Extracted data entries:
:::
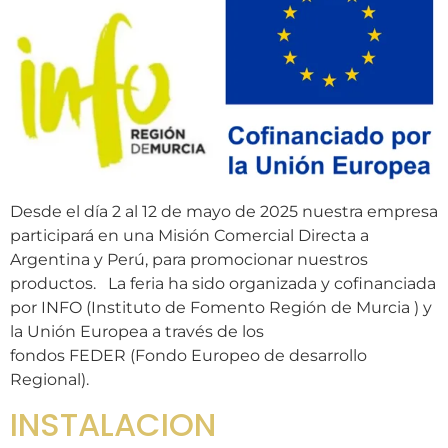
Desde el día 2 al 12 de mayo de 2025 nuestra empresa
participará en una Misión Comercial Directa a
Argentina y Perú, para promocionar nuestros
productos. La feria ha sido organizada y cofinanciada
por INFO (Instituto de Fomento Región de Murcia ) y
la Unión Europea a través de los
fondos FEDER (Fondo Europeo de desarrollo
Regional).
INSTALACION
:::
■ Exercise details ■
In the records above, return precisely the line containing "fondos FEDER (Fondo Europeo de desarrollo" and each line that comes after it, up to the final one.

■ Response to this exercise ■
fondos FEDER (Fondo Europeo de desarrollo
Regional).
INSTALACION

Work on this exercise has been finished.